You're building an internal tool that classifies code review comments into categories (bug, style, performance, security, praise). You'll run 200 classifications per day.

Fill in this table:

| Model | Cost per call | Daily cost | Monthly cost | Annual cost |
|-------|--------------|------------|--------------|-------------|
| Haiku | $0.001 | | | |
| Sonnet | $0.010 | | | |
| Opus | $0.050 | | | |

Now answer: What's the annual cost difference between always using Opus vs. always using Haiku for this task?
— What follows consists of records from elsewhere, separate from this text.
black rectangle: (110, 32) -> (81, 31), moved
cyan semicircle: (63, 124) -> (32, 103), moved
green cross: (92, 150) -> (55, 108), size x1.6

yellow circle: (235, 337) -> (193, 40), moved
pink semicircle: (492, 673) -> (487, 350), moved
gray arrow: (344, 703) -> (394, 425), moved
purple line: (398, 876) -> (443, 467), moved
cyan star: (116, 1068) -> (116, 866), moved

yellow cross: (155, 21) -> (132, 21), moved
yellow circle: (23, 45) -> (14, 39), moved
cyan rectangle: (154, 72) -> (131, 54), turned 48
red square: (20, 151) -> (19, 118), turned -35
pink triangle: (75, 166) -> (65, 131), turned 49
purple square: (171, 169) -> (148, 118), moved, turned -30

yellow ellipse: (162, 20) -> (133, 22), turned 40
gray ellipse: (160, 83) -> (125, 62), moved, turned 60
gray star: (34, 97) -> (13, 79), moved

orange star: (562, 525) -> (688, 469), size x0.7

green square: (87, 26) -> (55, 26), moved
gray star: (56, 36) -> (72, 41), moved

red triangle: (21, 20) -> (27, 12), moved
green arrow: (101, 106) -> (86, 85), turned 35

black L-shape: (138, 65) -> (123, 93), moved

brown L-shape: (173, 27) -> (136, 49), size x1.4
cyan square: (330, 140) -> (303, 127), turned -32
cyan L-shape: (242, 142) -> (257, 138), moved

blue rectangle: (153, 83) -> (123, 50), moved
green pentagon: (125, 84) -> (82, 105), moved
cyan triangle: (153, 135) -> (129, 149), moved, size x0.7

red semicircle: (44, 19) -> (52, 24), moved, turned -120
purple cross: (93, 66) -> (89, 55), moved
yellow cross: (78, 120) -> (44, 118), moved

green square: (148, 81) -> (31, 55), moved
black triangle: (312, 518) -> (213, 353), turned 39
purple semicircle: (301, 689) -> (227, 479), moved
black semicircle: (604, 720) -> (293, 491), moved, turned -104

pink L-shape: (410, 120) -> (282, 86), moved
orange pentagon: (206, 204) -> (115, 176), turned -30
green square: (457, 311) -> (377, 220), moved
If Opus has 15% better classification accuracy, is it worth the premium? What does "better accuracy" actually mean for your users in this context?

---

## Part C: Build a Simple Router

Implement a Python function `route_model(task_description: str) -> str` that returns the appropriate model string based on the task.

Your router should:
- Return `"claude-haiku-4-5"` for simple, high-volume, or latency-sensitive tasks
- Return `"claude-sonnet-4-5"` for standard engineering tasks
- Return `"claude-opus-4-5"` for complex, high-stakes, or hard reasoning tasks

Use a keyword/heuristic approach:

```python
def route_model(task_description: str) -> str:
    """
    Route a task to the appropriate Claude model based on task characteristics.
    
    Returns: model string for use in API calls
    """
    task_lower = task_description.lower()
    
    # Haiku signals: high volume, simple, fast, classify, extract, format
    haiku_signals = [
        "classify", "categorize", "extract", "format", "convert",
        "summarize short", "real-time", "autocomplete", "spam",
        "thousands", "per second", "high volume"
    ]
    
    # Opus signals: complex, architecture, security audit, proof, algorithm design
    opus_signals = [
        # TODO: fill in your opus signals
    ]
    
    # TODO: implement the routing logic
    # Hint: check opus_signals first (conservative — only escalate when needed)
    # then check haiku_signals
    # default to sonnet
    
    pass


# Test your router with these inputs:
test_cases = [
    ("classify this support ticket as urgent or not", "haiku"),
    ("design the authentication architecture for our new microservices platform", "opus"),
    ("write a function to parse ISO 8601 dates in TypeScript", "sonnet"),
    ("real-time spell check for a text editor", "haiku"),
    ("prove why this distributed transaction protocol is safe under network partition", "opus"),
    ("generate a git commit message for these changes", "haiku"),
]

for task, expected in test_cases:
    result = route_model(task)
    status = "PASS" if expected in result else "FAIL"
    print(f"{status}: '{task[:50]}...' -> {result} (expected {expected})")
```

---

## Part D: Try-Cheap-Then-Escalate

Implement a `smart_call` function that:
1. Tries Haiku first
2. If the response contains low-confidence signals, retries with Sonnet
3. If Sonnet also seems uncertain, retries with Opus
4. Returns the final response and which model produced it

Low-confidence signals to detect: "I'm not sure", "I don't know", "I cannot", "unclear", "might be", "possibly"

```python
def smart_call(prompt: str, client) -> tuple[str, str]:
    """
    Try cheap models first, escalate only if needed.
    Returns: (response_text, model_used)
    """
    models = ["claude-haiku-4-5", "claude-sonnet-4-5", "claude-opus-4-5"]
    low_confidence_phrases = ["i'm not sure", "i don't know", "i cannot", "unclear", "might be", "possibly"]
    
    # TODO: implement the escalation loop
    pass
```

---

## Success Criteria

- [ ] All 5 scenarios answered with model choice, justification, and cost estimate
- [ ] Cost comparison table completed with annual figures
- [ ] `route_model` function implemented and passes at least 5 of 6 test cases
- [ ] `smart_call` function implemented with working escalation logic
- [ ] You've run your router against 3 real tasks from your own work

## Reflection Questions

- Were any scenarios where you genuinely couldn't decide between two models? What would help you decide?
- What's the biggest risk of being too aggressive about routing to Haiku?
- If you had to justify model spend to a manager, how would you frame the Haiku vs. Opus decision?